Week 5:
This week, our artists completed the initial characters and environments for the first panels of the application. Cewon, our character artist, drew from our photo references of the actors to create the images here:
Wenyu, our environment artist, created the environment scenes shown below:
To get our first comic panel, our artists put the characters and environment to get the initial panel composition, and our programmers, Mahar and Ladera, created a mockup of how the panel would move on a web page.
We also solidified our story outline to the particular incidents we want to cover:
1. An initial catcalling incident, where the guest is encouraged and rewarded for intervening.
2. A very forward flirting incident, where the guest should initially believe they are required to intervene, but instead discover that the flirting was wanted and consensual.
3. A rape myth debunking scene, where the guest is presented with all the stereotypical images of a nighttime, dark alley rape scene but has it revealed as innocuous instead.
4. The physical sexual assault scene, which takes place at a house party and acts as the climax of the application.
After the final incident, we want to place a good and bad ending, depending on whether or not the guest managed to correctly intervene in the situation. We have emailed our client, Jess Klein, as well as a colleague of hers, Lucas Christain, about what appropriate interventions in these situations would look like. In the meantime, much of the script for the party scene has been written, and has been sent to Lucas for any feedback he might have.
On Wednesday, Patronus had our ¼ walkarounds, where ETC faculty come around the project rooms and give feedback on the progress and future plans of the projects in an ungraded context. We put together a brief presentation of our progress so far as well as what we hoped to work on for the rest of the semester, and we gladly received a lot of feedback as to resources that could help us out. The ETC’s acting and improvisation instructor, Brenda Harger, has previously worked in many programs dealing with sexual harassment in the workplace, and will meet with the team next week on feedback for our scripts. Another ETC faculty member, Jesse Schell, worked on a game at his company Schell Games called PlayForward that dealt with HIV prevalence in innercity communities, which featured similar sorts of situations and choices that a player had to navigate, and talked to us about various features of the game.
We also gave our quarters presentation to Lucas Christain and the main campus class on Thursday in order to share with Lucas the structure and progress of our project. He enjoyed it and emphasized that many applications of this nature tend to fail when there is no follow up, so having a following facilitated discussion would contribute heavily to the success of the project. The main campus team also presented, showing us designs and wireframing for the user interface of the application. In their design, a student would login with their CMU ID, which would log if they completed the experience and their initial results and choices. The main comic would play out, but there would be a laptop icon in the corner that can be regularly accessed, giving background information on the characters in a Facebooklike format. At the end of the experience, text responses about the experience would show up for the student to fill out and send to a future facilitator. A video gallery of real life testimonials would also be available to watch, and the experience would be replayable, though any future results would not be logged.
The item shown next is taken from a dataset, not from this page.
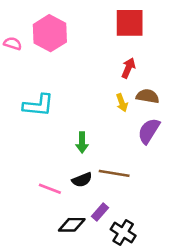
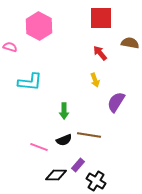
pink semicircle: (13, 44) -> (10, 47), moved
red arrow: (128, 68) -> (100, 53), turned -63
brown semicircle: (148, 96) -> (130, 43), moved

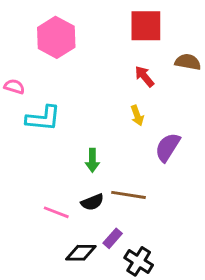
pink semicircle: (10, 47) -> (14, 87), moved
We also created a rough schedule for the team regarding the project timeline, highlighting major benchmarks such as halves, springbreak, soft opening and final presentations. The point of the timeline is to give a visual representation of the available weeks remaining to complete our work. The calendar is posted in our project room as a reminder of the upcoming deadlines.
On Friday, the team met with Bryan Maher about the backend analytics and data collection that our application will most likely require. He let us know that programmatically, all the data we want to gather (like time spent on panels, which choices a student went with, gathering and sending text responses, etc), would probably all be very straightforward, and programmable within just a couple of days. However, he brought to our attention that if our eventual intention was to host our application on the CMU server, using CMU IDs to login, there is a lot of administrative contacting we’re going to need to do. So before delving too deeply into this we need to know, how CMU wants a web application handed off to them, what format or language they would want it in, what kind of formsending CMU finds acceptable to host, who will be the primary administrator of the product once it is online, and the restrictions of working through Shibboleth, etc. We have thus contacted Andy and Jess at the main campus to see if there are any existing ideas or plans on how to host the application for its use, and are waiting for a response for next week.
Next week :
Next week Patronus will have finished, in entirety, our first prototype scene, the “Cat Calling” incident, and will have a better understanding of panel transitions and HTML5. By next week we will hopefully have some of the hosting questions answered so that our programmers can start working on the back end analytics for the product.
Also by next week, we want to have another photo shoot with the drama students scheduled. In order to do this, we plan on having our storyboards done for all the story scenes and a first pass of all the scripts completed. We will meet with Brenda for a script review as well as schedule a script workshop with Chris and Ralph. After the script review and workshop we plan on editing and iterating on the scripts so that the main campus team can continue to playtest the material.